- Problem description -
Every line below from the one containing "Cathay Pacific ziet levering eerste Airbus" through the one containing "Barcelona door staking" must be transcribed exactly. Omit all lines outside that stretch.

- Dataset extract -

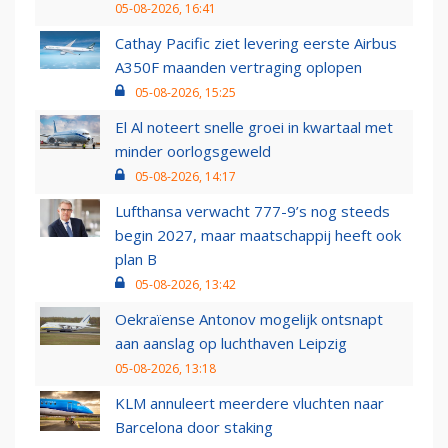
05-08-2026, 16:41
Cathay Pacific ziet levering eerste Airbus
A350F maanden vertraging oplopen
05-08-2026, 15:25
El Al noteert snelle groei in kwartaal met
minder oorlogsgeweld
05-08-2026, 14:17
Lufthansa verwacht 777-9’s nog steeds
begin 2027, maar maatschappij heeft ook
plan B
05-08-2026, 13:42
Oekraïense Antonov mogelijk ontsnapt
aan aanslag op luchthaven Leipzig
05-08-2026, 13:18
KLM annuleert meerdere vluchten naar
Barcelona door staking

---

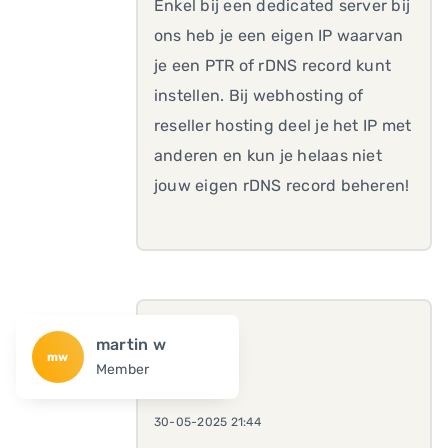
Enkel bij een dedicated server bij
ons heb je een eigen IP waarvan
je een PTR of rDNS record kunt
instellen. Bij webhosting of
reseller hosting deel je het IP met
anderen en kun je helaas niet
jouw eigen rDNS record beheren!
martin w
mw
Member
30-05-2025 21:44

--

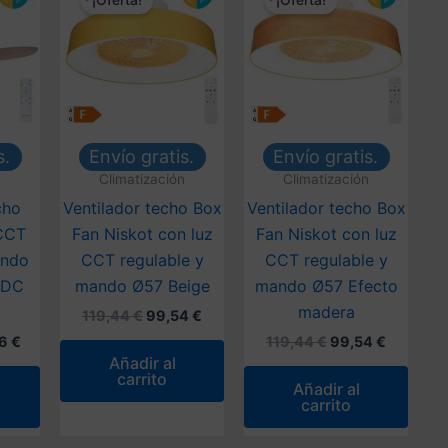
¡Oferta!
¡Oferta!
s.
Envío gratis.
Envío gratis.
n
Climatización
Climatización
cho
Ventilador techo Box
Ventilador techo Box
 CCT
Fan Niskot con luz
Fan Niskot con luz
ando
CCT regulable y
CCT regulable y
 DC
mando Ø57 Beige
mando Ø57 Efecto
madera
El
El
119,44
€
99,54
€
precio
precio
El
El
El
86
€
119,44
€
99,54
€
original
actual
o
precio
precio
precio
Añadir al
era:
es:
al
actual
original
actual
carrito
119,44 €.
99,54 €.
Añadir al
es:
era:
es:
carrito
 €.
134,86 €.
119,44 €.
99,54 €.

- Response to the task -
Cathay Pacific ziet levering eerste Airbus
A350F maanden vertraging oplopen
05-08-2026, 15:25
El Al noteert snelle groei in kwartaal met
minder oorlogsgeweld
05-08-2026, 14:17
Lufthansa verwacht 777-9’s nog steeds
begin 2027, maar maatschappij heeft ook
plan B
05-08-2026, 13:42
Oekraïense Antonov mogelijk ontsnapt
aan aanslag op luchthaven Leipzig
05-08-2026, 13:18
KLM annuleert meerdere vluchten naar
Barcelona door staking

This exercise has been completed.